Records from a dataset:
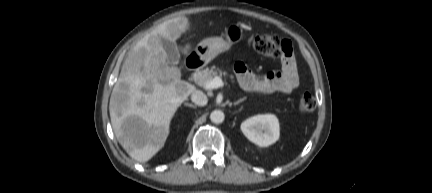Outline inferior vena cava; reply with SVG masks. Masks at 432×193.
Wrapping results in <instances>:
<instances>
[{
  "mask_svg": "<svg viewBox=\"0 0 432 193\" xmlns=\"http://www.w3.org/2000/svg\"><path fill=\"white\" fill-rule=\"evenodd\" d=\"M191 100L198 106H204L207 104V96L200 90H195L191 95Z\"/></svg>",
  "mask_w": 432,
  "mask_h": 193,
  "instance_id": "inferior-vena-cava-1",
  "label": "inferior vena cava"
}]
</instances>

** Problem **
Send back every record exactly as it stands, except the pictures.

** Solution **
Outline inferior vena cava; reply with SVG masks. Masks at 432×193.
Wrapping results in <instances>:
<instances>
[{
  "mask_svg": "<svg viewBox=\"0 0 432 193\" xmlns=\"http://www.w3.org/2000/svg\"><path fill=\"white\" fill-rule=\"evenodd\" d=\"M191 100L198 106H204L207 104V96L200 90H195L191 95Z\"/></svg>",
  "mask_w": 432,
  "mask_h": 193,
  "instance_id": "inferior-vena-cava-1",
  "label": "inferior vena cava"
}]
</instances>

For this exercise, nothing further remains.